Wahlkampf 2013

Genomanalyse

07.04.2003: Zu den heutige Anregungen des Bundesinnenministers, mehr Personen unter erleichterten Voraussetzungen DNA-Proben für künftige Strafverfolgung abzunehmen, erklärt Hans-Christian Ströbele:

Bündnis 90/Die Grünen begrüßen, wenn mit Hilfe von Genom-Analysen Straftaten aufgeklärt oder gar Täter überführt werden können, nachdem die rechtlichen Möglichkeiten hierfür seit 1998 erheblich erweitert wurden. Danach werden schon heute nicht nur Verurteilten, sondern auch tausenden wegen Kapitaldelikten Verdächtigen vorsorglich DNA-Proben im Hinblick auf etwaige Wiederholungstaten abgenommen. 265.000 Proben speichert die Polizei, monatlich kommen 6000 bis 7000 neue hinzu. Eine zusätzliche Absenkung der rechtlichen Voraussetzungen hierfür und Ausweitung des betroffenen Personenkreises lehnen wir aus rechtlichen und praktischen Gründen ab.

Die Erhebung und Speicherung solcher sensibler personenbezogener Daten ist nur bei konkretem Bedarf im unerläßlichen Umfang zulässig; eine bloße Datenspeicherung auf Vorrat für ungewisse künftige Bedarfsfälle hat das Bundesverfassungsgericht im Volkszählungsurteil als verfassungswidrig verworfen.

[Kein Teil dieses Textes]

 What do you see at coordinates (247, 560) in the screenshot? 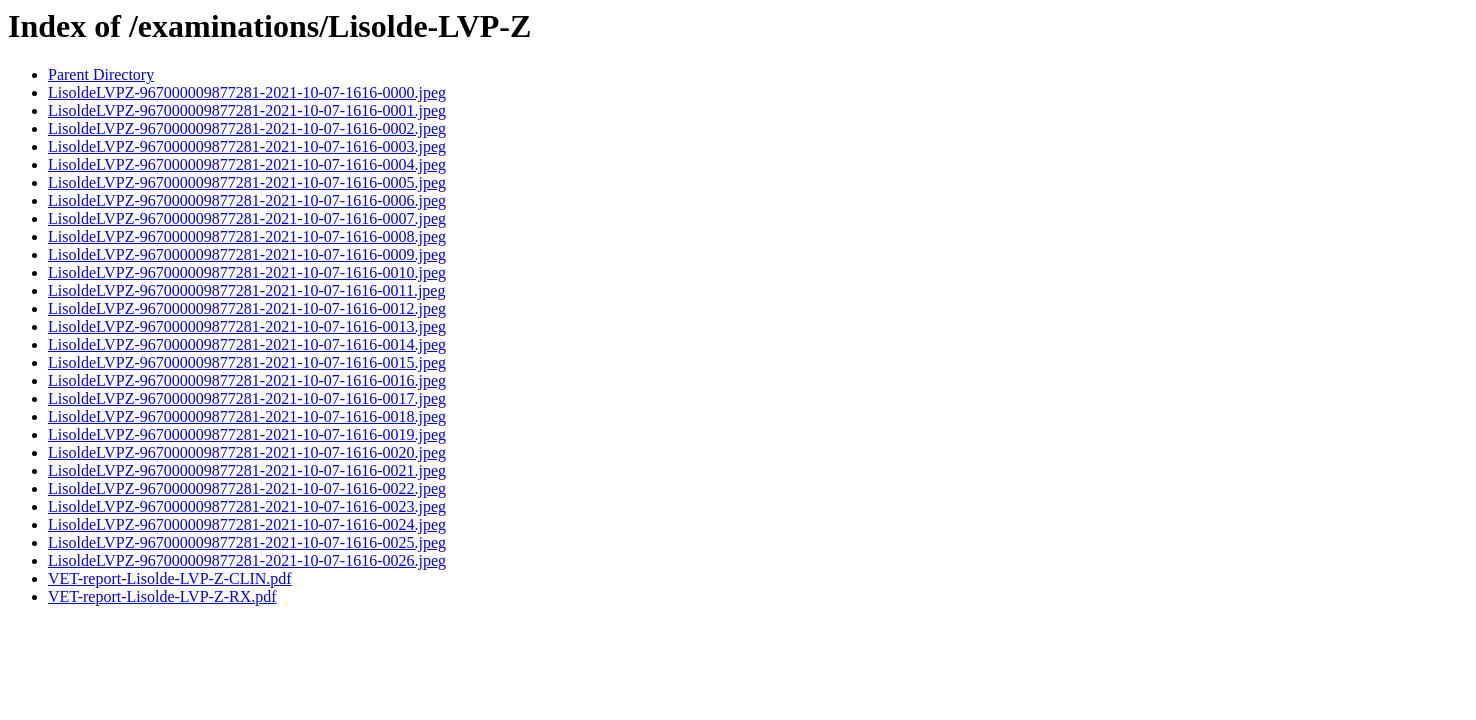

Danach darf nicht ins Blaue hinein angenommen werden, dass jeder verurteilte Straftäter oder gar nur Verdächtige zur Wiederholungstat neigen könnte, so dass seine Körperspuren schon präventiv erhoben und gespeichert werden müssten.

Genau solche Massentests fordern jedoch die CDU/CSU-regierten Bundesländer, die allen "Verdächtigen" gleich welchen Delikts im Rahmen erkennungsdienstlicher Behandlung auch sensible Genspuren abnehmen lassen wollen, egal ob der Verdacht sich bestätigt oder widerlegt wird. Nach einem Unions-Gesetzentwurf im Bundesrat soll dies vor allem gelten für Verdächtige wegen Diebstahls und Körperverletzung.

Man stelle sich dies vor: Jeder Verdacht eines Ladendiebstahls oder Autounfalls mit fahrlässiger Körperverletzung führe dazu, dass genetische Daten des Verdächtigen erhoben und gespeichert werden bis zu dessen Tod. Das ist kriminalistisch nicht begründbar, uferlos, mangels finanz- und Laborkapazitäten praktisch undurchführbar sowie unverhältnismäßig und durch das Grundgesetz untersagt.

Zudem besteht die Gefahr, daß aus entnommenen Proben, die eigentlich bei künftigen Delikten nur zum Identitätsabgleich dienen sollen, angesichts des technischen Fortschritts künftig sicher viele weitere sensible Erkenntnisse über die Betroffenen gewonnen werden können.

Daher werden Grüne solchen Phantasien der Union, Bürgerinnen und Bürger unter Generalverdacht zu stellen und heikle Datenspuren dauerhaft abzuspeichern, nicht zur Verwirklichung verhelfen.